When your kitchen is bursting with fresh fruit during the summer, fruit cobblers and crisps are a natural choice for the dessert menu. They’re easy to make and put that fruit to good use before it starts to wilt in the summer heat. Best of all is that, while they do require a short trip into the oven, they’re ready to eat almost immediately and can be cooled down with a generous scoop of vanilla ice cream. This Strawberry & Nectarine Crisp is a summery combination that is always a hit at my house. It uses sliced nectarines and ripe strawberries, topping them with a buttery oatmeal streusel.

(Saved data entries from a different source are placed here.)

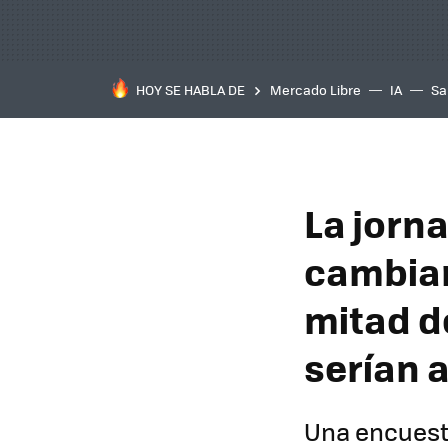
HOY SE HABLA DE
Mercado Libre
IA
Sa
La jorn
cambiar
mitad d
serían 
Una encuest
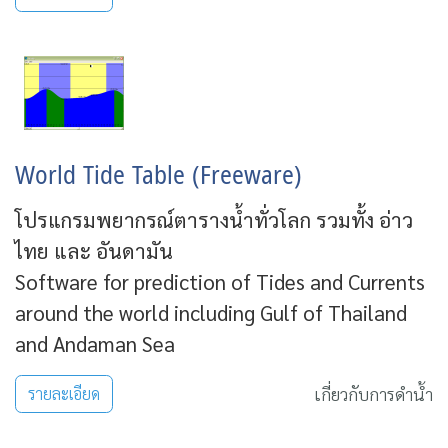
World Tide Table (Freeware)
โปรแกรมพยากรณ์ตารางน้ำทั่วโลก รวมทั้ง อ่าว
ไทย และ อันดามัน
Software for prediction of Tides and Currents
around the world including Gulf of Thailand
and Andaman Sea
เกี่ยวกับการดำน้ำ
รายละเอียด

Nectarines aren’t used quite as often as peaches for baking, but they might be even more delicious. Nectarines not only have a wonderful honeyed sweetness, they have a subtle floral aroma that makes them a star in my book. I use sliced fresh nectarines in this crisp, but you can use frozen sliced nectarines if you only have those on hand. The nectarines do not need to be peeled because their thin skins are very tender, though you can if you don’t mind spending a few extra minutes on prep work. The strawberries, unlike the nectarines, should be used fresh. Frozen berries are too soft and release too much liquid when baked into this cobbler. The dish will still taste good, however it is a bit better when fresh berries are used.

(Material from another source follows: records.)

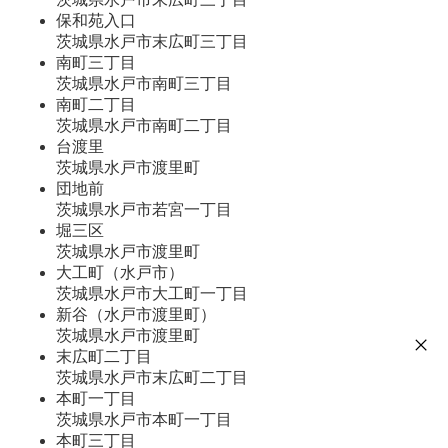
保和苑入口
茨城県水戸市末広町三丁目
南町三丁目
茨城県水戸市南町三丁目
南町二丁目
茨城県水戸市南町二丁目
台渡里
茨城県水戸市渡里町
団地前
茨城県水戸市若宮一丁目
堀三区
茨城県水戸市渡里町
大工町（水戸市）
茨城県水戸市大工町一丁目
新谷（水戸市渡里町）
茨城県水戸市渡里町
末広町二丁目
茨城県水戸市末広町二丁目
本町一丁目
茨城県水戸市本町一丁目
本町三丁目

Once your crisp is baked, serve it in generous scoops while it is still warm. The strawberries and nectarines are an outstanding combination and the nutty, buttery, crispy topping adds just the right amount of texture to contrast with the tender fruits. Leftovers can be refrigerated and reheated, if desired, before serving again.
Strawberry & Nectarine Crisp
1 cup all purpose flour
1/2 cup oatmeal (pref. quick cooking)
1 tsp ground cinnamon
1/4 tsp salt
1/3 cup butter, cold
16-oz sliced nectarines, fresh or frozen
16-oz strawberries, hulled
1 tsp vanilla extract
1/2 cup sugar
1 tbsp cornstarch
Preheat oven to 350F.
In a medium bowl, whisk together flour, oatmeal, cinnamon and salt. Cut butter into flour mixture using your fingertips or a pastry cutter until butter is very well integrated and no pieces larger than a small pea remain.
In a large bowl, combine nectarines, strawberries, vanilla, sugar and cornstarch. Stir until combined. Pour fruit mixture into an 8×8-inch square baking pan.
Grab handfuls of the oatmeal mixture and squeeze them tightly to form larger, streusel-like crumbles. Sprinkle evenly over the top of the fruit.
Bake for about 55-60 minutes, until fruit mixture is bubbling around the sides of the pan and fruit is tender.